Stored data =
□ □ □ □ □ □ □
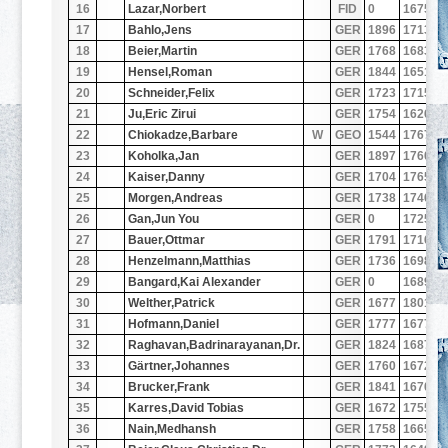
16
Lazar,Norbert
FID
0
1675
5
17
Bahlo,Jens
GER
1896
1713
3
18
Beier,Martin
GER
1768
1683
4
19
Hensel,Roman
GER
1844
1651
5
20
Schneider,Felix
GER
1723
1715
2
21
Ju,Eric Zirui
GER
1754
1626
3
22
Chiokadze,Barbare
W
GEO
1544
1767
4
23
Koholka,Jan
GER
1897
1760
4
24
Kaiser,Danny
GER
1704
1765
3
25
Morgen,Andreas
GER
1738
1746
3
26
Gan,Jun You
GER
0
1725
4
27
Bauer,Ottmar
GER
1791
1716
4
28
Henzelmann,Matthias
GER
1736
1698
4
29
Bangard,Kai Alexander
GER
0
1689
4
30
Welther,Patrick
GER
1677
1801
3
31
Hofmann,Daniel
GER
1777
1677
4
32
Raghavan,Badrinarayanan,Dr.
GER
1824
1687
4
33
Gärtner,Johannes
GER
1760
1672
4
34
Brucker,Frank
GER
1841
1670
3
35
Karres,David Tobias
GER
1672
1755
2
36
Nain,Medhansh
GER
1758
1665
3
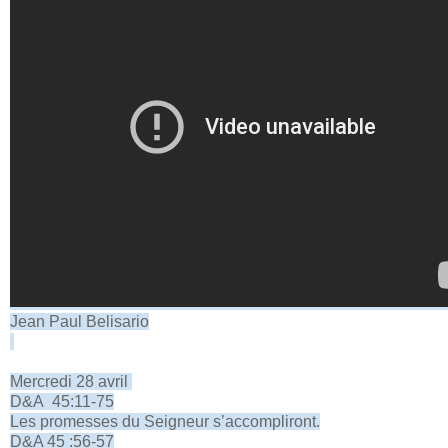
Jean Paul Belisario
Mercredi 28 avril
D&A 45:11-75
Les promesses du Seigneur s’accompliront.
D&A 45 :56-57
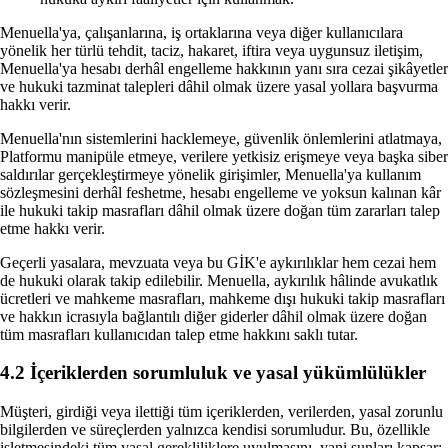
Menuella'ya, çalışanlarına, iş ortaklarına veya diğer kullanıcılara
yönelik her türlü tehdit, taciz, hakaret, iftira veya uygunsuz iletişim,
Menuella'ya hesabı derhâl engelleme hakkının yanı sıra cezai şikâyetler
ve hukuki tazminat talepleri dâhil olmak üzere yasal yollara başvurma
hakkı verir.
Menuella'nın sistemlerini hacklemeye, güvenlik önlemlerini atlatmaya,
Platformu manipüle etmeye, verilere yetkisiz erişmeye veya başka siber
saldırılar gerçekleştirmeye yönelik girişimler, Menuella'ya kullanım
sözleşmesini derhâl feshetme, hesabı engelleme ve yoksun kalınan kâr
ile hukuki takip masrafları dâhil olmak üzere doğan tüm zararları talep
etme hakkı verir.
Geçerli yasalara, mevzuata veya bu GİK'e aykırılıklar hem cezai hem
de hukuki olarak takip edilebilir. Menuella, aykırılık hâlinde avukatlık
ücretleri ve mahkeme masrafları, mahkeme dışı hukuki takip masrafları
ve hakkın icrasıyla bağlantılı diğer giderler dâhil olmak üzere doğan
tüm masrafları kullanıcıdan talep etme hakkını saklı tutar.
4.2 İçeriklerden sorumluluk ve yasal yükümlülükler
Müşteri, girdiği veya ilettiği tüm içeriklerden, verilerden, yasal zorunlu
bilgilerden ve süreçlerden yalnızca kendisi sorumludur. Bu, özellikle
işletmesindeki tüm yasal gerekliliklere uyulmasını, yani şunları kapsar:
□ □ □ □ □ □ □
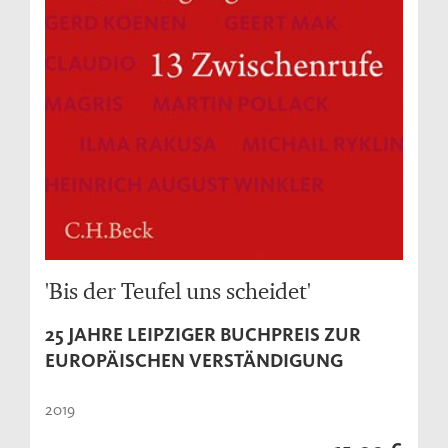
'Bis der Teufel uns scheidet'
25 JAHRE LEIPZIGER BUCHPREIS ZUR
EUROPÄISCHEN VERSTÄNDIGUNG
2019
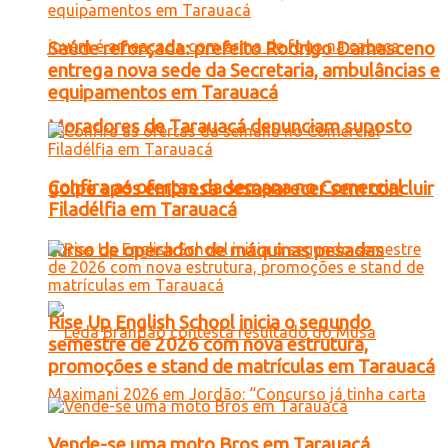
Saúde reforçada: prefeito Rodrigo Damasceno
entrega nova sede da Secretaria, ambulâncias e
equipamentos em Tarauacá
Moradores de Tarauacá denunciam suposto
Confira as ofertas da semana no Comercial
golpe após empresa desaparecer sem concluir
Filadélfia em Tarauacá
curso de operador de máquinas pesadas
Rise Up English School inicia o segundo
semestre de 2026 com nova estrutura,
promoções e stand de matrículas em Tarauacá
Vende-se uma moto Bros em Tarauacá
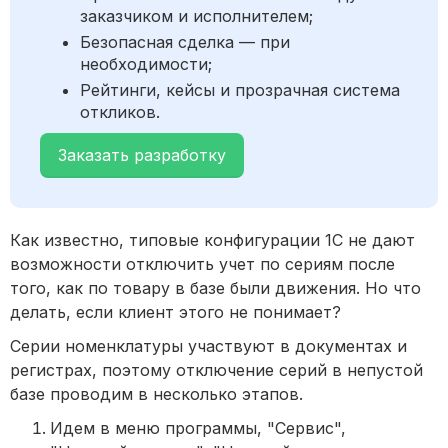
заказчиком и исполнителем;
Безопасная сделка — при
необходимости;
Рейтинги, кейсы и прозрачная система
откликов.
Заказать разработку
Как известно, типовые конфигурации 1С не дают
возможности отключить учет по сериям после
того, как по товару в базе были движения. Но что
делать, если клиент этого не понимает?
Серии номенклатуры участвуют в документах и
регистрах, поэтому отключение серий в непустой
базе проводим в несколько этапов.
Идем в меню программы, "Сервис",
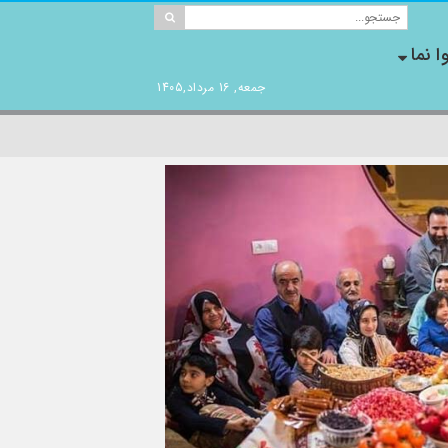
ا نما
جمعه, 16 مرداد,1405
□ □ □ □ □ □ □
Your goal =
Wherever the string "engelleme" appears in a line of the records above, copy that line.

Reply =
Menuella'ya hesabı derhâl engelleme hakkının yanı sıra cezai şikâyetler
sözleşmesini derhâl feshetme, hesabı engelleme ve yoksun kalınan kâr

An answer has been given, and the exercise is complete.